Saturday, January 20, 2007

What is Real Energy?

This blog got it's title from something William McDonough said. If you don't know about William McDonough, he co-wrote "Cradle to Cradle," a book about designing things so that you know how they end up once people are done with them. His web site has a sample of his writings.

What I heard him say in an interview with Michael Toms was that nature does everything on current accounts. There is no borrowing. On considering this, I think we can say that there is a little saving going on. Seeds, for example, can store energy for a long time until they sprout, and a camel's hump is made for storage. But the point about not borrowing is pretty profound I think. You can't use tomorrow's sunlight today and repay it in two days time. The energy input is taken up instantaneously and all the follow on activity is
a process of expending that energy, from leaf to ruminant to steak to microbes, it is all one run.

Now, there are many kinds of energy: chemical, potential, kinetic, nuclear and all of that. I got to wondering just what the difference is between the natural flow that McDonough was describing and what we do. It seems to me that when we capture the dregs of ancient supernovae, or dig up ancient forests, we are dealing with something unreal. Not that the supernovae didn't happen or the forests of a hundred million years ago did not grow, but that they are just not part of the present natural flow. We have to summon them rather than participate in them.

So, the ghostliness of those sources of energy got me to the present blog title, Real Energy, owing to its substantialness compared to the spectres. I know that some people call this renewable energy and so do I most of the time, but there are some who call nuclear energy, the supernova's spirit, renewable, thinking that breeder reactors somehow make things perpetual.
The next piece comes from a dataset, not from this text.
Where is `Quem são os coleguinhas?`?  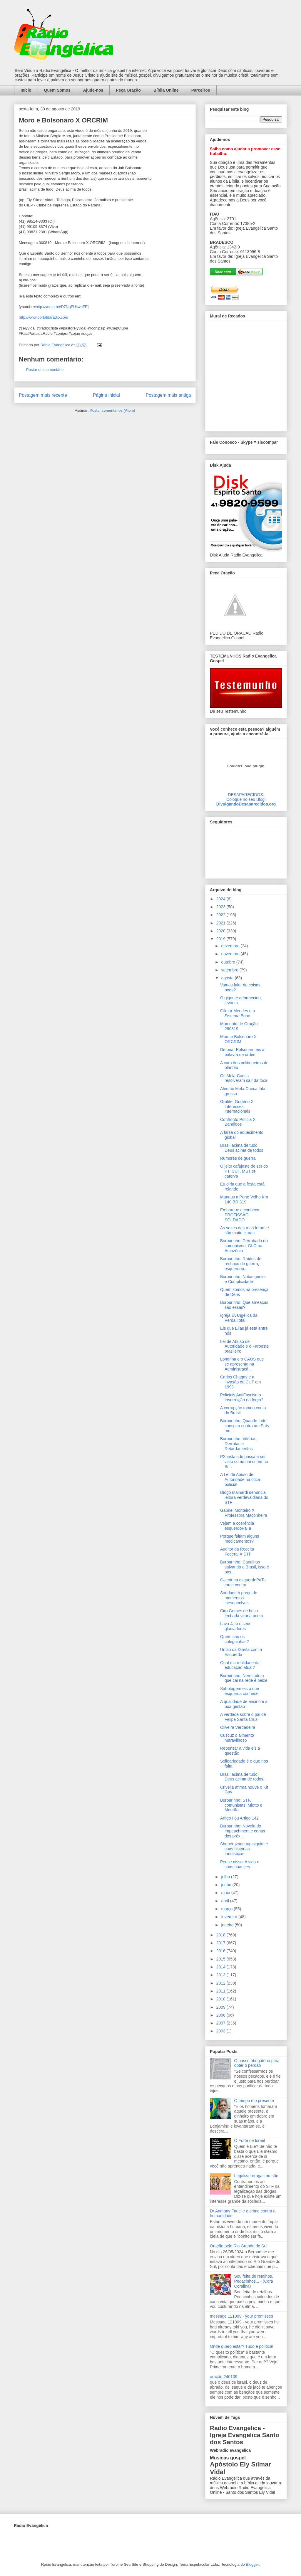
Quem são os coleguinhas? is located at coordinates (234, 1639).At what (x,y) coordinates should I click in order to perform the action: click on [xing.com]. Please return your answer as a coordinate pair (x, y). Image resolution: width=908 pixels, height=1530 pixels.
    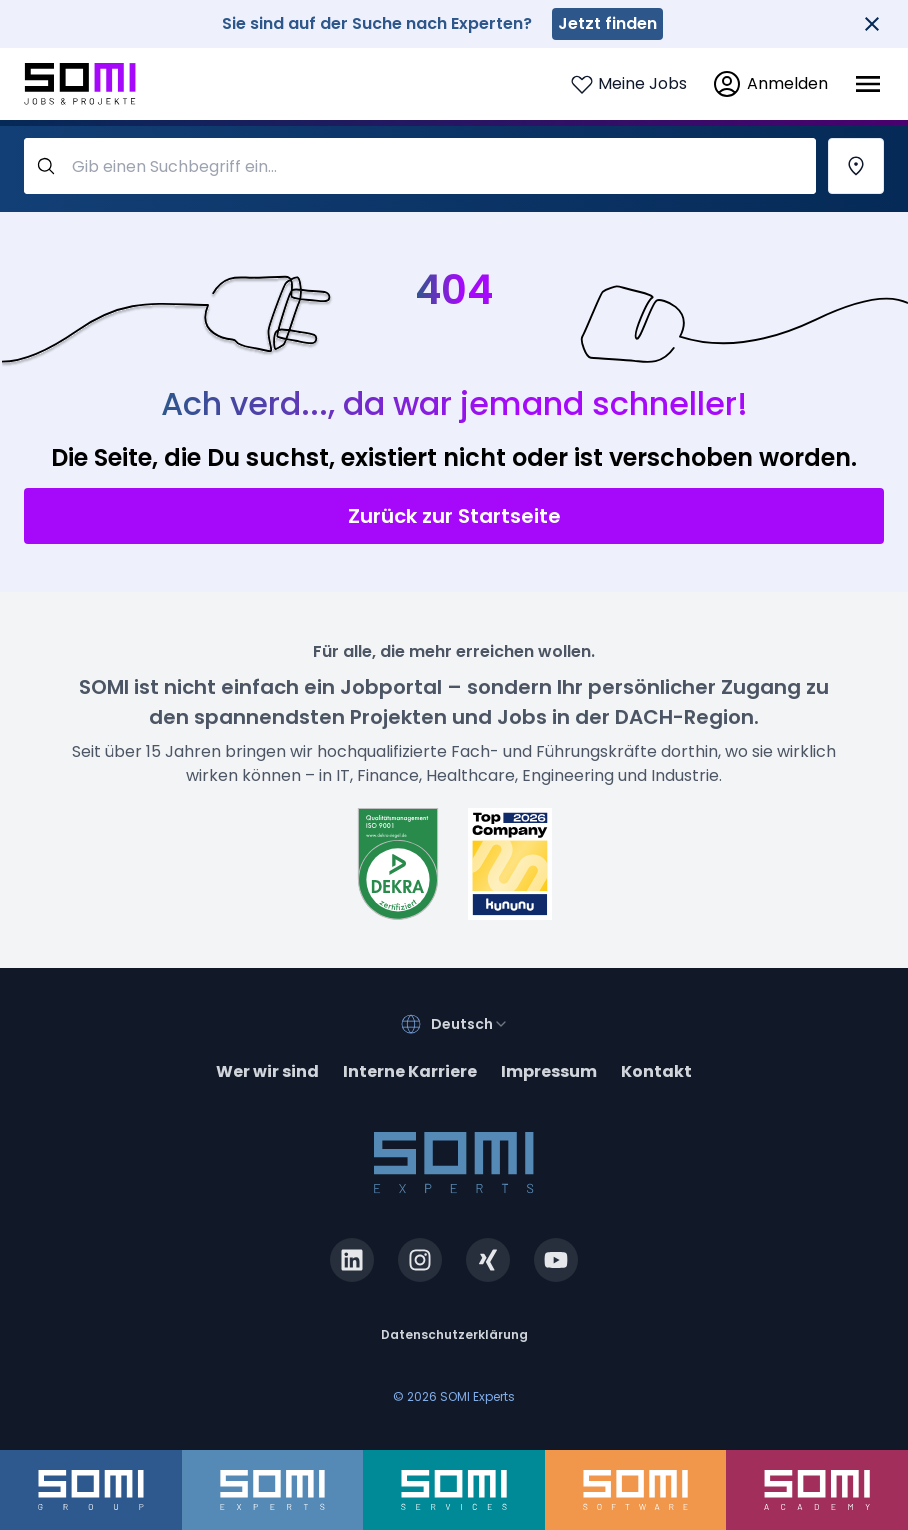
    Looking at the image, I should click on (488, 1260).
I'm not interested in extent into the future, I'm interested in the present natural flow, the here and now. This, being the only reality we have, is where the term Real Energy comes from.
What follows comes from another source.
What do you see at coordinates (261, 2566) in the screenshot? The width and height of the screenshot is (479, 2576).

Probably the RealClimate title had an influence as well.


Anonymous said...

I'm not convinced that the language of "real" (for renewable) and "ghostly" (for fossil and nuclear) energy is helpful in any way. To be helpful, these terms should help us understand some aspect of their nature better than we otherwise do.

But to me, calling fossil and nuclear energy a dead or phantom energy source seems only to be a propaganda trick of name-calling. There is no fundamental distinction of these energy sources in terms of their historic "relic" nature. Even solar and wind power comes from a non-renewable fusion reaction in the sun. This is on a par with fissionable ores in terms of their cosmic origin -- you mentioned supernovae as being like fossil-like. So is the primordeal hydrogen in our sun. Geothermal energy is produced by fusion reactions in the Earth's core, so that's again "ghostly." If you really want to wax philosophical, all means of producing usable energy are depleting a non-renewable reserve of entropy, which seems likely to be a relic from the very earliest moments of the universe.
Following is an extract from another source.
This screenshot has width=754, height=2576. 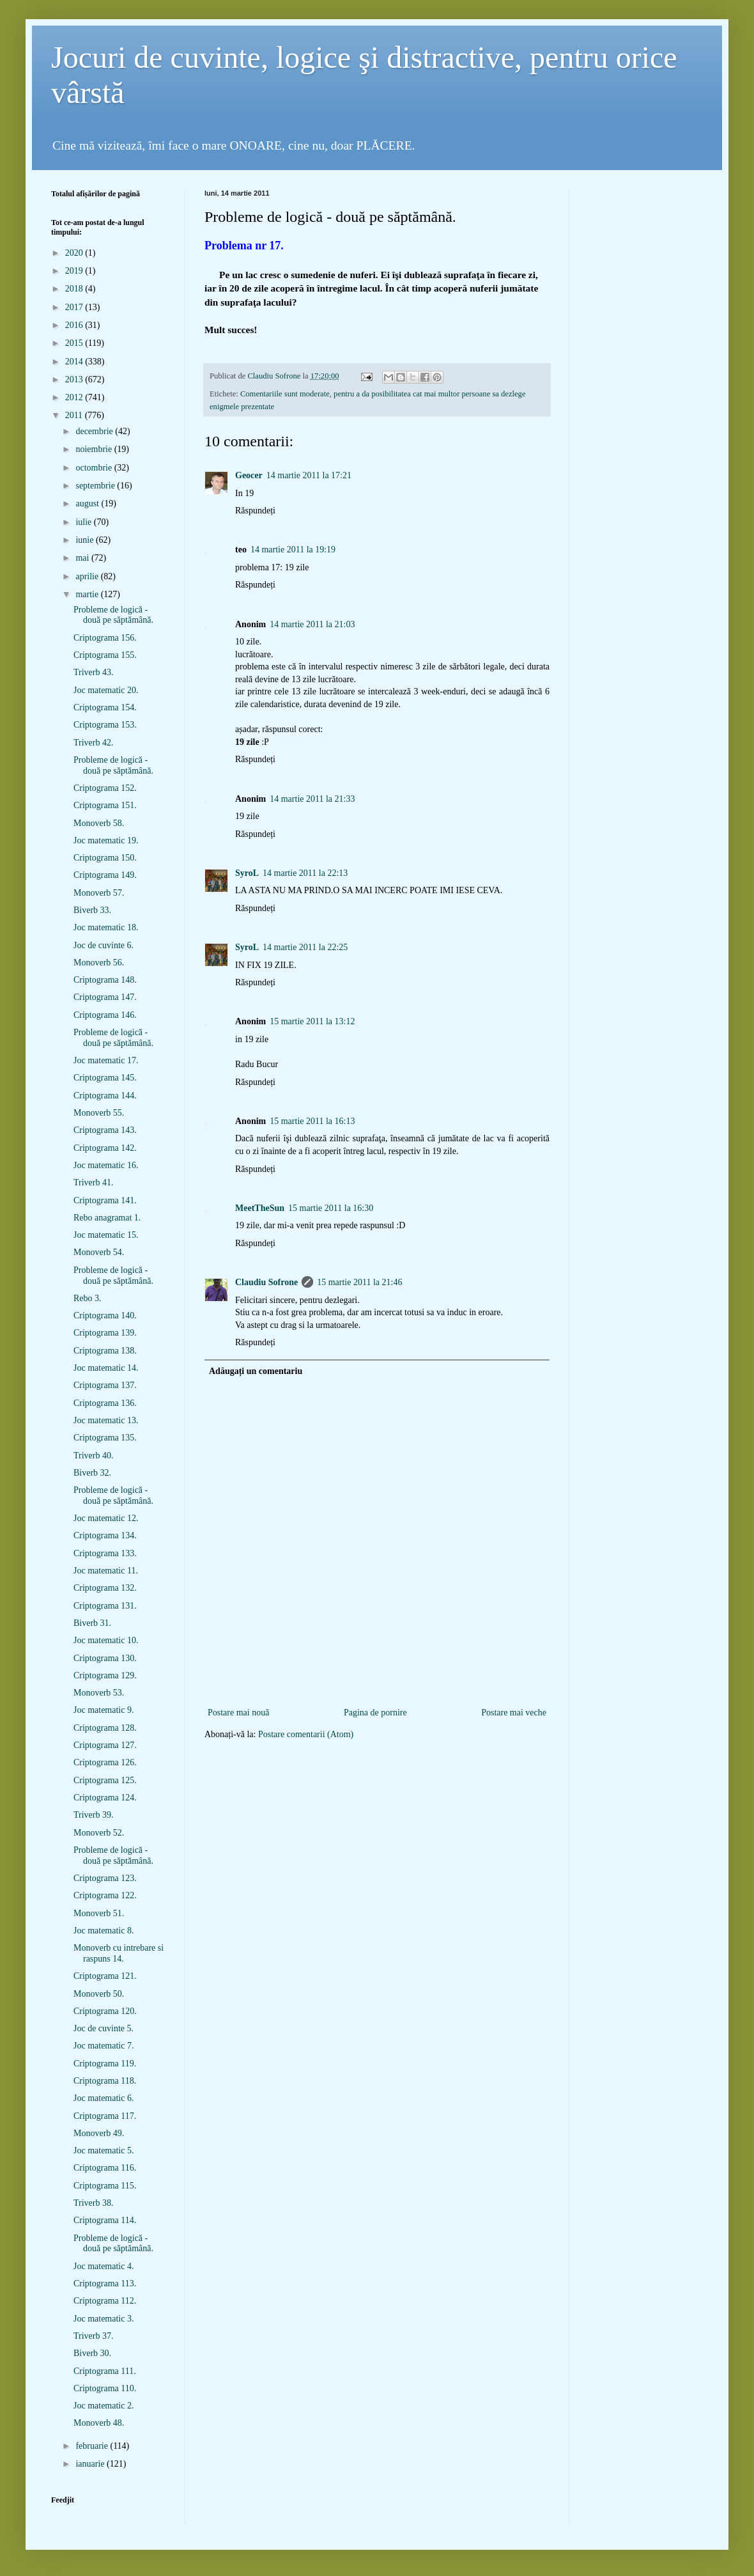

So from this perspective, the origin of the energy source is really not a pertinent or helpful idea. What is important is how much of it there is remaining in the Earth, and how expensive is it to remove the by-products from the environment. I think that some quick calculations show that nuclear energy can supply energy for a long time before we start running out of uranium. But we'll certainly need breeder reactors to milk our limited supply of uranium for all it's worth. It's most promising that solar and wind power is becoming more practical. But they still require a system like coal or nuclear power as backup.

Chris Dudley said...

The hydrogen fusion is actually a sign of a low entropy origin which is a little difficult to understand but absolutely critical to life. The difficulty in understanding the low entropy origin leads to such perambulations as the anthropic principle or cosmic inflation theory. The recurrence of these somewhat mystical ideas in science shows just how bizarre this situation seems.

The occurance of a very small amount of fissionable heavy elements in a Ni56 (high entropy) environment is much easier to understand and is expected by pure chance.

This does indeed point to a fundemental difference: with nuclear power we are using the castoff dregs while with solar power we are part of the main show of the unfolding of the universe.

There is certainly evidence of fission within the Earth, this appears to be where the helium comes from, but it is not at all clear that this is the origin of most of the heat in the Earth since the heat of formation is adequate to explain what is observed. I do not know of anyone who suggests that fusion is a contributor to the Earth's internal heat and, so far as I know, low energy nuclear reactions require high deuterium loading which would be very difficult to achieve within the core or elsewhere in nature. Obviously the pressure and temperature at the center of the Earth are way too low for hot fusion.

I'm pleased that you are beginning to think of ghost energy in a secondary role. This a good step forward. It struts and frets its hour upon the stage and then is burned no more....

For uranium fission, that hour is brief: were we to convert all of our electric use to nuclear power we'd run out of fuel before the plants reached their design lifetimes. Breeders are not legal in the US.